In the mid-1990s, Oracle, Sun, and IBM promoted the idea of the diskless “network computer” as the future of laptops and PCs. Network computers were manufactured between 1996 and 2000. But home internet connections were still at dialup speeds, cloud services didn’t exist, and hard-drive based laptops continued to get exponentially cheaper. Network-like computers finally became popular with Google’s Chromebooks, which began selling in 2011. These devices do have SSDs, but many users keep all their files in the cloud, as in the network computer vision. This is another example of clear view bias that was fifteen years too early.

Caglayan and Harrison (1997). A great early book on software agents.
In the late 1990s, a number of folks were talking about the great promise of software agents. Harrison and Caglayan’s Agent Sourcebook (1997) is a great example. It documents the broad range of simple agents available at the time. But agents smart enough to start anticipating our needs, conversationally, didn’t arrive broadly, even in a very limited sense until Apple’s Siri in 2011, and it wasn’t until 2015 that we began to see broad numbers of simple agents and bots. These are still a long way from being truly smart agents, able to manage complex semantic functions for us, and their personalization is still a long way from personal AIs. Amazon’s, Google’s, Microsoft’s and Samsung’s 2016 prototype conversational assistants are nice, but I’d bet we’re still at least five years away (2021) from mass use of smart agents, and broadly useful basic conversational abilities, and we are probably ten years away (2025) from the broad use of personal AIs. A lot more progress in AI is still needed before these emerge. Again, it’s easy to mistake a clear view for a short distance.

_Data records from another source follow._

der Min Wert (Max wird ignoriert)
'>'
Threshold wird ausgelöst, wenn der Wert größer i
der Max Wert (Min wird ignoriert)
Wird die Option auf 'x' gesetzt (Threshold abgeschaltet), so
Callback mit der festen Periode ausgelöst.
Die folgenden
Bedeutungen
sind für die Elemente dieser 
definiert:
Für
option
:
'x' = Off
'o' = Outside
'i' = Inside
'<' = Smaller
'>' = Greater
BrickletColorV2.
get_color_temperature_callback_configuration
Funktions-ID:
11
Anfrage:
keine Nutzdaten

The polymath and futurist Ray Kurzweil demonstrates clear view bias in his views on the timing of the technological singularity, in my opinion. He originally predicted general artificial intelligence arriving in 2045. In his more recent thinking, he’s moved this date even sooner. In my first article on this topic in 1999 on SingularityWatch (now AccelerationWatch), I also guessed the 2040’s might be the correct timing. But the closer I looked at the brain-inspired technologies that I felt had to be central to general AI, the further out my prediction has moved. I’m now expecting general AI to arrive around 2060.
I think that time frame allows an adequate buffer for two things: all the hidden complexity we are missing in our current understanding of intelligence (for example, the use of evolutionary and developmental programming to capture the way life improves its own intelligence) and for all the social gating effects that will slow down the emergence of this potentially very disruptive new force in society. The closer it gets to human level, the more creeped out many of us will become, and the regulators will gain more influence the more powerful AI becomes, especially after minor or major AI disasters.

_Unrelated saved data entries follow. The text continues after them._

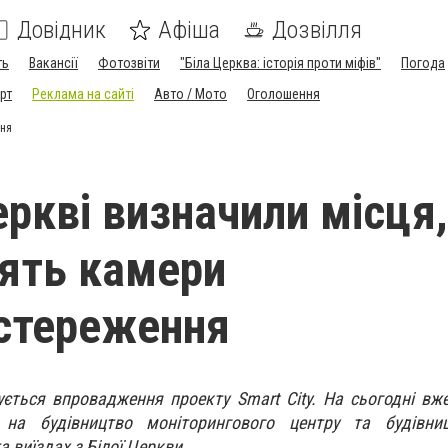
Довідник
Афіша
Дозвілля
ть
Вакансії
Фотозвіти
"Біла Церква: історія проти міфів"
Погода
рт
Реклама на сайті
Авто / Мото
Оголошення
ння
еркві визначили місця,
ять камери
стереження
ується впровадження проекту Smart City. На сьогодні вж
я на будівництво моніторингового центру та будівни
та виїздах з Білої Церкви.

The polymath and futurist Eric Drexler also demonstrates clear view bias in his views on molecular nanotechnology, in my view. I am sure the molecular assemblers that he describes in his intellectually thrilling books will inevitably happen, but I’m also convinced they will arrive much later than he thinks, due to the need for a technological singularity beforehand. Only an AI, in my view, will be able to conduct the vast number of experiments in simulation space that will be necessary to rediscover, and further optimize, the molecular nanotechnology that biological systems use, and from there, learn how to apply it in even more productive, and perhaps less “wet” environments. So with the exception of the computational nanotechnology that will help create our coming natural computing paradigm, most of Drexler’s vision can arrive only late in the 21st century, in my view.